I have two answers to this.

The first answer is: even if you don’t care, there is no harm from using CSPRNG. So why not just always use it?

My second answer is: if you really don’t care, why not just do this?

int getRandomNumber() {
    return 4;
}

Or more realistically, if you only care that the numbers don’t repeat too often, why not use a simple counter that returns 0, 1, 2, 3, …?

If you say “that’s not random enough”, that indicates that you do care about quality, and so you should just use a CSPRNG and be done.

“My favorite language doesn’t provide CSPRNGs”

That’s the only reasonable argument for using a weaker PRNG. I hope this situation changes in the future.

You can still use a third-party library.
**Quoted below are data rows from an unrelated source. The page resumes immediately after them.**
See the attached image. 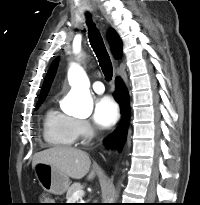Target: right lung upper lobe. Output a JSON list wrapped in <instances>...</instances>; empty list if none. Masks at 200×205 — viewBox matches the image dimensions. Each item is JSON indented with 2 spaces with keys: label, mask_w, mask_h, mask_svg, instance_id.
Here are the masks:
<instances>
[{
  "label": "right lung upper lobe",
  "mask_w": 200,
  "mask_h": 205,
  "mask_svg": "<svg viewBox=\"0 0 200 205\" xmlns=\"http://www.w3.org/2000/svg\"><path fill=\"white\" fill-rule=\"evenodd\" d=\"M108 40H109V43L111 45L114 56L116 58H119L122 55V41L119 38L118 34L115 32V30L112 29L109 31ZM57 65H58V60L56 59L52 63V65L47 73V76L45 78V81H44L42 89H41V93L39 95V99L46 97V95L50 89L51 83L54 79V76L56 74Z\"/></svg>",
  "instance_id": "right-lung-upper-lobe-1"
}]
</instances>
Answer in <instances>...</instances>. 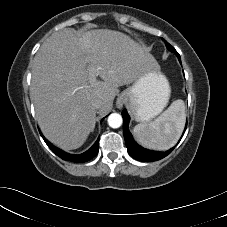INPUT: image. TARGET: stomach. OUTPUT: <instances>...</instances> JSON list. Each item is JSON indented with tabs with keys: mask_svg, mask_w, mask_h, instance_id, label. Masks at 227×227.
Listing matches in <instances>:
<instances>
[{
	"mask_svg": "<svg viewBox=\"0 0 227 227\" xmlns=\"http://www.w3.org/2000/svg\"><path fill=\"white\" fill-rule=\"evenodd\" d=\"M170 85L160 68L139 76L123 91L126 105L137 122H149L162 112L170 97Z\"/></svg>",
	"mask_w": 227,
	"mask_h": 227,
	"instance_id": "1",
	"label": "stomach"
}]
</instances>
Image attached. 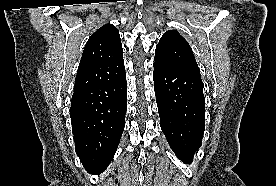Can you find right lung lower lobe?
Instances as JSON below:
<instances>
[{
  "label": "right lung lower lobe",
  "mask_w": 276,
  "mask_h": 186,
  "mask_svg": "<svg viewBox=\"0 0 276 186\" xmlns=\"http://www.w3.org/2000/svg\"><path fill=\"white\" fill-rule=\"evenodd\" d=\"M127 111L126 73L116 81L74 89L70 117L75 150L85 169L100 174L119 145Z\"/></svg>",
  "instance_id": "1"
}]
</instances>
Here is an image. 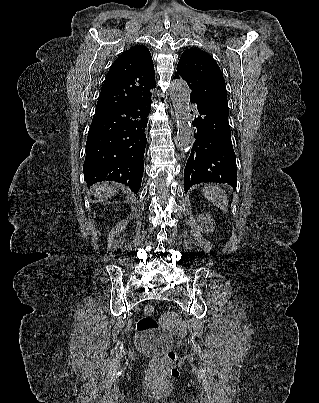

Or you can just implement ChaCha20 yourself. It’s not that complicated. Wikipedia has an implementation of the core algorithm in 31 lines of C code.

Weak PRNGs are poor man’s wanna-be CSPRNGs

If you look at how a weak PRNG such as Xoroshiro128** is implemented, you will see a bunch of xors, bit shifts, and multiplications.

If you look at how ChaCha20 is implemented, you will see a bunch of xors and bit shifts and additions. There are just more iterations of them.

The way I see it: weak PRNGs are wanna-be CSPRNGs that don’t quite get there. They do the same kinds of things that CSPRNGs do, they just don’t quite get the job done fully. They don’t mix the bits enough that the output becomes indistinguishable from truly random.

Just use the real thing!

Summary

I hope that this convincingly argues that CSPRNGs are the way to go. We should all just stop using weaker PRNGs altogether.

It is a shame that major programming languages provide weak PRNGs as the default in their standard libraries.

Rust’s third-party crate rand that is the de-facto Rust standard for PRNGs is a notable exception: it uses a CSPRNG as the default generator.

I hope everybody else follows suit and does the same.